WHAT YOU SHOULD DO:
Below are lines of data; restate word for word those running from the line containing "BẢO HIỂM 37 BỆNH HIỂM NGHÈO" to the line containing "Τέταρτη : 9.00 έως 14.30", inclusive, and no others.
** Opening DATA UNDER STUDY block **
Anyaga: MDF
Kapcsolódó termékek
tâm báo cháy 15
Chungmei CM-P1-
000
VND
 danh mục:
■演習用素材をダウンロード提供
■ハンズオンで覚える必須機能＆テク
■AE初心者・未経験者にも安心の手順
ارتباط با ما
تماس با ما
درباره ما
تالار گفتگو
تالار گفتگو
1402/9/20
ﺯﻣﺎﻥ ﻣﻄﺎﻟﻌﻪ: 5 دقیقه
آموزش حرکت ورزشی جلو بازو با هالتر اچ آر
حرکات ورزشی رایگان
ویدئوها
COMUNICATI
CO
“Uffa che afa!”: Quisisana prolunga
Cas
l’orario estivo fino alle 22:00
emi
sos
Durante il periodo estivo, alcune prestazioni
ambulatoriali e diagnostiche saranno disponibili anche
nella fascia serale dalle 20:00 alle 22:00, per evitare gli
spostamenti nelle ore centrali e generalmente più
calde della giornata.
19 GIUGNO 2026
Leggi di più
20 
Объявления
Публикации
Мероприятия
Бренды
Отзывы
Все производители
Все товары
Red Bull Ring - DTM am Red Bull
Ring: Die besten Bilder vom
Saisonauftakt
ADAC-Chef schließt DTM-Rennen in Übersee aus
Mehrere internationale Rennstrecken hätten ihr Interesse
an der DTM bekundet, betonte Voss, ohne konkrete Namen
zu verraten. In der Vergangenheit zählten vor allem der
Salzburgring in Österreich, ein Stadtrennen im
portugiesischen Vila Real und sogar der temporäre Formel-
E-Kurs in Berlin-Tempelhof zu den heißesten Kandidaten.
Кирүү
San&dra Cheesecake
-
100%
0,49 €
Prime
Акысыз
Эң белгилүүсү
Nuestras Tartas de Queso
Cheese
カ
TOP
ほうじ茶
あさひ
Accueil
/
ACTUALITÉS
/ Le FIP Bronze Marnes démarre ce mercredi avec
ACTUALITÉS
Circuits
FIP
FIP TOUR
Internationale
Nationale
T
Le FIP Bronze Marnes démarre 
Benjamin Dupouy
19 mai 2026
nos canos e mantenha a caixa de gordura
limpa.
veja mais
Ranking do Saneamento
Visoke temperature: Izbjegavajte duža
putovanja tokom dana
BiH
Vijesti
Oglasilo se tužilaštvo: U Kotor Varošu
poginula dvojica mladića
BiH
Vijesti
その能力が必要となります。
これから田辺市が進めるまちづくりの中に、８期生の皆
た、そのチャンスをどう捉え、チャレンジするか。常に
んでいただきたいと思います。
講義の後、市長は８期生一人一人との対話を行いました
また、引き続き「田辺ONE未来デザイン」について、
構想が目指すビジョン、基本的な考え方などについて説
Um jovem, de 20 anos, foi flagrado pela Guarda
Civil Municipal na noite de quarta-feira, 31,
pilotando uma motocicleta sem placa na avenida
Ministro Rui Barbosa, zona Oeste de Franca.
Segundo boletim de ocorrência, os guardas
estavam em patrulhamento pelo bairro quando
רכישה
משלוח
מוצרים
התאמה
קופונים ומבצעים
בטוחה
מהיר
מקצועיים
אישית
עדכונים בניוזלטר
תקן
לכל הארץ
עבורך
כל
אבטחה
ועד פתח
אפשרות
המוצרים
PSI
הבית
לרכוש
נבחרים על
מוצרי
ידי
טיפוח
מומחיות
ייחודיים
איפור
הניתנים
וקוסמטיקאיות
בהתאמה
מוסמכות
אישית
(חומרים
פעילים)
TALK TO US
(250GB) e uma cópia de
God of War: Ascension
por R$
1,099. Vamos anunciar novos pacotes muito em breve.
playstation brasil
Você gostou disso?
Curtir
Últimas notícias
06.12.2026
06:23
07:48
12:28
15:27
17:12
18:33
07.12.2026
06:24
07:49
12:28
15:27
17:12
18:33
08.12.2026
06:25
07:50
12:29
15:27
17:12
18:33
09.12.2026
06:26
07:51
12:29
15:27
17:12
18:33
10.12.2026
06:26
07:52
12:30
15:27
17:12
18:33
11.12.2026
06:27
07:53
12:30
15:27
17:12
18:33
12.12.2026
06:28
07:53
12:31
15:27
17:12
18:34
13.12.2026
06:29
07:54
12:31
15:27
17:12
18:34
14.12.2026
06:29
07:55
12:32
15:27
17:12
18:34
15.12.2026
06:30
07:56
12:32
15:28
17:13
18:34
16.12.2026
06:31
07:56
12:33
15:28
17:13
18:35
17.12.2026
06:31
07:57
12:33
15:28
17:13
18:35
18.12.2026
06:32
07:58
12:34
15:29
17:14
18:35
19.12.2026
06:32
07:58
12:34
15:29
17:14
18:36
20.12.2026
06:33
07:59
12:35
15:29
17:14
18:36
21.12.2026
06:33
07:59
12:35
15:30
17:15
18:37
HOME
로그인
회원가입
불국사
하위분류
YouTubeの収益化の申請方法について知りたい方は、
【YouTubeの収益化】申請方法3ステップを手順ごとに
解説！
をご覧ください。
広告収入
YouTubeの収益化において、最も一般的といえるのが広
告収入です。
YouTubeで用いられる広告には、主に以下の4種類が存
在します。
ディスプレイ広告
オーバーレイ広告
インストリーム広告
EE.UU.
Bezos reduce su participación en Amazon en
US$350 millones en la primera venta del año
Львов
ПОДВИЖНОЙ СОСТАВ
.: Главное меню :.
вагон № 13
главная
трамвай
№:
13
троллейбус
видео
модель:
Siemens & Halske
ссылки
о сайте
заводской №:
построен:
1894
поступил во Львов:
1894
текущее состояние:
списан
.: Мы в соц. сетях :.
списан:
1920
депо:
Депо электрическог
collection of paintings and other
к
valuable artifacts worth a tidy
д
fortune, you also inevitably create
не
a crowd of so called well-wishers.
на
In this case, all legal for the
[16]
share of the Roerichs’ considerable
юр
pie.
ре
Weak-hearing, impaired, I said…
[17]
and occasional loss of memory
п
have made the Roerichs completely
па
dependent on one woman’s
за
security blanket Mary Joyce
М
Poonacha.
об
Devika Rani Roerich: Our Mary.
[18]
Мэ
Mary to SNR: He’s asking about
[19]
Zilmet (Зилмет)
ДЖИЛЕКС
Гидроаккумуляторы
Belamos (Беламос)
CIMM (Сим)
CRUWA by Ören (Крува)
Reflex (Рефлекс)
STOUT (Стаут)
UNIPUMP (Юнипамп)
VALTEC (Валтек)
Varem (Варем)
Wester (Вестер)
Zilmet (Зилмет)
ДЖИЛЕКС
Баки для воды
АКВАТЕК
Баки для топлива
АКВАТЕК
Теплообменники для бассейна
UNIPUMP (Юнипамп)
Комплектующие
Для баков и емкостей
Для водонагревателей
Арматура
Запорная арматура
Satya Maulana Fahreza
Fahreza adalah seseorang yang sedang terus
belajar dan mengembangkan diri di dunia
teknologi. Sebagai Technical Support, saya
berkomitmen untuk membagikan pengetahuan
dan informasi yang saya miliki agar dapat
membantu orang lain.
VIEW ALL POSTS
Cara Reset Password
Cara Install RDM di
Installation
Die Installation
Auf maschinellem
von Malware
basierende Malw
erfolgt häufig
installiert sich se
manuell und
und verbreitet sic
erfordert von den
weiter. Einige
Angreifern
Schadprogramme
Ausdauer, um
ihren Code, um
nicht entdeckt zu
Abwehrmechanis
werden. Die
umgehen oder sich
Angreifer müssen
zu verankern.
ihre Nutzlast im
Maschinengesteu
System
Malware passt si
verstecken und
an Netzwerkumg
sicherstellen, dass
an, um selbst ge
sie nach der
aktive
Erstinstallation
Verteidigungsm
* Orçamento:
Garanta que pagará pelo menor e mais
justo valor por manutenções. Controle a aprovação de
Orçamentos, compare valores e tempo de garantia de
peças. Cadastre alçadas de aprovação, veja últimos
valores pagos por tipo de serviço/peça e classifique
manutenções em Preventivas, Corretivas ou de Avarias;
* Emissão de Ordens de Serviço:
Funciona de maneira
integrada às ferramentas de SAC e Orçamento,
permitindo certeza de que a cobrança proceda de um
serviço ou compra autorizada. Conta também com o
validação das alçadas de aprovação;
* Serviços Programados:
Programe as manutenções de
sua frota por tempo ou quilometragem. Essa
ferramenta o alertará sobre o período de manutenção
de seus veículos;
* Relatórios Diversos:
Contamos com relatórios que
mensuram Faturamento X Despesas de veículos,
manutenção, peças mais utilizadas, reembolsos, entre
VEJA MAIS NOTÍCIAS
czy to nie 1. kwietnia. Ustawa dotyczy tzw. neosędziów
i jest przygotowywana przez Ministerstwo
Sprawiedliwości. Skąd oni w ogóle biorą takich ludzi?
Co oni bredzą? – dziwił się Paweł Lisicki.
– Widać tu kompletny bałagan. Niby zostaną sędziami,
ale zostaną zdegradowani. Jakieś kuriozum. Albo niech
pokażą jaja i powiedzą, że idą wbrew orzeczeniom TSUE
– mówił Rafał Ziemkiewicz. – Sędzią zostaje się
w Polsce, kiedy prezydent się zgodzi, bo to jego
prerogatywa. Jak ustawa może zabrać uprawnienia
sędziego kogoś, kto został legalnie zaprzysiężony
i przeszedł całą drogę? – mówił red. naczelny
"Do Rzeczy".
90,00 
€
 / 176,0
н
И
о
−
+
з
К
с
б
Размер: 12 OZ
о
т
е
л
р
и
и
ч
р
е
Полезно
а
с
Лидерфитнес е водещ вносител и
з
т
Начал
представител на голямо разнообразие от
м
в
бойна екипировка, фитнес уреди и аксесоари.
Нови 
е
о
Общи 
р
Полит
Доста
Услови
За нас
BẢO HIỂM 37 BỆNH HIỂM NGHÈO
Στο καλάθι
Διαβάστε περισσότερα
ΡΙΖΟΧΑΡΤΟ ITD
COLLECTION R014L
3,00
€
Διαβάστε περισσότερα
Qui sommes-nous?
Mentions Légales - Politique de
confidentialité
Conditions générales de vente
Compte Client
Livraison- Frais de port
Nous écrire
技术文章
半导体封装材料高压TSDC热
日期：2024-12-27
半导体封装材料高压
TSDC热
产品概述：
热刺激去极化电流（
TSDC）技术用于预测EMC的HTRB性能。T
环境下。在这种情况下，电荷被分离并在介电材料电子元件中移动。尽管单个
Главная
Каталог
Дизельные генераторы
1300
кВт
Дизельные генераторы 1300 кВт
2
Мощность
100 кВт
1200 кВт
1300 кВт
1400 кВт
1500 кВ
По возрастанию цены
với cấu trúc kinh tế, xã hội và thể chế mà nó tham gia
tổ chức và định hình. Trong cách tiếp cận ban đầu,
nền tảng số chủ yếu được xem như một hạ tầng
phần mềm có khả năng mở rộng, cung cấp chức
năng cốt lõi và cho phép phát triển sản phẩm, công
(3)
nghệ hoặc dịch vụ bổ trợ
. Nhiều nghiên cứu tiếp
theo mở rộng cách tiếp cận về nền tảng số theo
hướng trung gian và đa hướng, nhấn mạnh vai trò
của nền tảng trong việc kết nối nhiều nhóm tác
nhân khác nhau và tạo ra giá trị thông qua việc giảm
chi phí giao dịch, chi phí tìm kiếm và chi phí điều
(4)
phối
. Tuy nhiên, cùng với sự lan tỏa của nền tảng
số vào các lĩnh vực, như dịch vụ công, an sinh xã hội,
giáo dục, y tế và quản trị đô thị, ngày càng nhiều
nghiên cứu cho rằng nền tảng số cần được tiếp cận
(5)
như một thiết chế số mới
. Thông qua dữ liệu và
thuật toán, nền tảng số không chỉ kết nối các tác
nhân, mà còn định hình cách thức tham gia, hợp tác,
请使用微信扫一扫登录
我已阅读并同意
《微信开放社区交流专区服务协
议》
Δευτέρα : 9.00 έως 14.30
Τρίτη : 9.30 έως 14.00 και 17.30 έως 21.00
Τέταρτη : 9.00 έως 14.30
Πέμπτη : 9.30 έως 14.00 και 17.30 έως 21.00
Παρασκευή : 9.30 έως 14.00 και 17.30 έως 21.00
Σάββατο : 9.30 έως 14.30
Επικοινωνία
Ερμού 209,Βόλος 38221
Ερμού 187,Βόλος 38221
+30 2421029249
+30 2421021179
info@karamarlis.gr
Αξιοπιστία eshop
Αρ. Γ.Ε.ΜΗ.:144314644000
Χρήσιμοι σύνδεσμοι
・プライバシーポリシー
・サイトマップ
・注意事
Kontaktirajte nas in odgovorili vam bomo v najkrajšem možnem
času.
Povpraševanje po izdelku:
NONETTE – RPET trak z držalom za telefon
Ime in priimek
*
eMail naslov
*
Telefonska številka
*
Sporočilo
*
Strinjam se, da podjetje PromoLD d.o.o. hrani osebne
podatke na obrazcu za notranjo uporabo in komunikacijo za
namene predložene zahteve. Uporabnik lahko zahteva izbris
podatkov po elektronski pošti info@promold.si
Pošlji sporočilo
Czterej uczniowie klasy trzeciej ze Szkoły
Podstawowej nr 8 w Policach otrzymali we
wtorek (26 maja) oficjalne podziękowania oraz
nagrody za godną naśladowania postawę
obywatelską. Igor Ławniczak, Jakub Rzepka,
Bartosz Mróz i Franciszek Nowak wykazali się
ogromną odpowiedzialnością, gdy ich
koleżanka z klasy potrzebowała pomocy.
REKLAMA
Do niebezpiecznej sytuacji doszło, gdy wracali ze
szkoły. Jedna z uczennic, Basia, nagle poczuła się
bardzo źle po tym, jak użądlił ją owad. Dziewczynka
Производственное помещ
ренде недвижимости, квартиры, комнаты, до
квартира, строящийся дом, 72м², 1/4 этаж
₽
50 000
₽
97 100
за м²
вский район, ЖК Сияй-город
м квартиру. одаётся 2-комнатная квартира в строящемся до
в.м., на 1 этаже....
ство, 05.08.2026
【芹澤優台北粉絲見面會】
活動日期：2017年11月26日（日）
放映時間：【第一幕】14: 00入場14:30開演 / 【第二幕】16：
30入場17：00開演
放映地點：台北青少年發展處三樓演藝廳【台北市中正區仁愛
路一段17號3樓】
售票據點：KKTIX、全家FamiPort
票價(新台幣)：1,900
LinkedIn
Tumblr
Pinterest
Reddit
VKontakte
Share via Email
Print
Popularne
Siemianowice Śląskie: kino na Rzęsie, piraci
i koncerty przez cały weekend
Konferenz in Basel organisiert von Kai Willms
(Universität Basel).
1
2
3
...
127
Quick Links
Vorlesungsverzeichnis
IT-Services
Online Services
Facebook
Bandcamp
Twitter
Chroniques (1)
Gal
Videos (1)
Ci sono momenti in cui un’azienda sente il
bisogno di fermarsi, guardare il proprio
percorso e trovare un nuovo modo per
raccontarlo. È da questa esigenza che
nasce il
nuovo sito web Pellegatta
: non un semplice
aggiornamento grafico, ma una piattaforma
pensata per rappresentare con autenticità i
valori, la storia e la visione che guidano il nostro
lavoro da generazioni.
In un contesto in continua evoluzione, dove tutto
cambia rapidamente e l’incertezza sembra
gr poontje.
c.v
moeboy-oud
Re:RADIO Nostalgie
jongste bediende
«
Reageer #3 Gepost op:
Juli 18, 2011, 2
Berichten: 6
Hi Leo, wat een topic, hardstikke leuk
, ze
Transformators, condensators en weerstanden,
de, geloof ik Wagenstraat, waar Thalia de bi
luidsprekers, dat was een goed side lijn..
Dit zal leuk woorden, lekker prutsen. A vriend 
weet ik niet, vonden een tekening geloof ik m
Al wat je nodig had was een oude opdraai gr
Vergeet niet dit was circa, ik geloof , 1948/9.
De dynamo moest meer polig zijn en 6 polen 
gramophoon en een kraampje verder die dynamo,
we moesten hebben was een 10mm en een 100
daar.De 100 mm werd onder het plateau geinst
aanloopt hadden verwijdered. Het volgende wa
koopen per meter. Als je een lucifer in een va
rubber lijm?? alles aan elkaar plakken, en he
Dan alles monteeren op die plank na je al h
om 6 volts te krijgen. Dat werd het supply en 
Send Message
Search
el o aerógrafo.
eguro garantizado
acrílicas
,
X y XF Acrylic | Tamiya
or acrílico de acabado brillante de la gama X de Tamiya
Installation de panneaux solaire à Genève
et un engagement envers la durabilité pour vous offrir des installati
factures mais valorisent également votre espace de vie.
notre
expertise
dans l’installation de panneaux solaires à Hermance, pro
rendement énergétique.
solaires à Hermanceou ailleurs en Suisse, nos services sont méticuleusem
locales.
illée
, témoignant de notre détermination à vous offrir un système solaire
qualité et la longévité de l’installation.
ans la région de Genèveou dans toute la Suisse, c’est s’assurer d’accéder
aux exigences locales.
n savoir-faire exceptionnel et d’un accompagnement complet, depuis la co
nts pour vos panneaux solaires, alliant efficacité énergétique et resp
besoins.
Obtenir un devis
** Closing DATA UNDER STUDY block **
SOLUTION:
BẢO HIỂM 37 BỆNH HIỂM NGHÈO
Στο καλάθι
Διαβάστε περισσότερα
ΡΙΖΟΧΑΡΤΟ ITD
COLLECTION R014L
3,00
€
Διαβάστε περισσότερα
Qui sommes-nous?
Mentions Légales - Politique de
confidentialité
Conditions générales de vente
Compte Client
Livraison- Frais de port
Nous écrire
技术文章
半导体封装材料高压TSDC热
日期：2024-12-27
半导体封装材料高压
TSDC热
产品概述：
热刺激去极化电流（
TSDC）技术用于预测EMC的HTRB性能。T
环境下。在这种情况下，电荷被分离并在介电材料电子元件中移动。尽管单个
Главная
Каталог
Дизельные генераторы
1300
кВт
Дизельные генераторы 1300 кВт
2
Мощность
100 кВт
1200 кВт
1300 кВт
1400 кВт
1500 кВ
По возрастанию цены
với cấu trúc kinh tế, xã hội và thể chế mà nó tham gia
tổ chức và định hình. Trong cách tiếp cận ban đầu,
nền tảng số chủ yếu được xem như một hạ tầng
phần mềm có khả năng mở rộng, cung cấp chức
năng cốt lõi và cho phép phát triển sản phẩm, công
(3)
nghệ hoặc dịch vụ bổ trợ
. Nhiều nghiên cứu tiếp
theo mở rộng cách tiếp cận về nền tảng số theo
hướng trung gian và đa hướng, nhấn mạnh vai trò
của nền tảng trong việc kết nối nhiều nhóm tác
nhân khác nhau và tạo ra giá trị thông qua việc giảm
chi phí giao dịch, chi phí tìm kiếm và chi phí điều
(4)
phối
. Tuy nhiên, cùng với sự lan tỏa của nền tảng
số vào các lĩnh vực, như dịch vụ công, an sinh xã hội,
giáo dục, y tế và quản trị đô thị, ngày càng nhiều
nghiên cứu cho rằng nền tảng số cần được tiếp cận
(5)
như một thiết chế số mới
. Thông qua dữ liệu và
thuật toán, nền tảng số không chỉ kết nối các tác
nhân, mà còn định hình cách thức tham gia, hợp tác,
请使用微信扫一扫登录
我已阅读并同意
《微信开放社区交流专区服务协
议》
Δευτέρα : 9.00 έως 14.30
Τρίτη : 9.30 έως 14.00 και 17.30 έως 21.00
Τέταρτη : 9.00 έως 14.30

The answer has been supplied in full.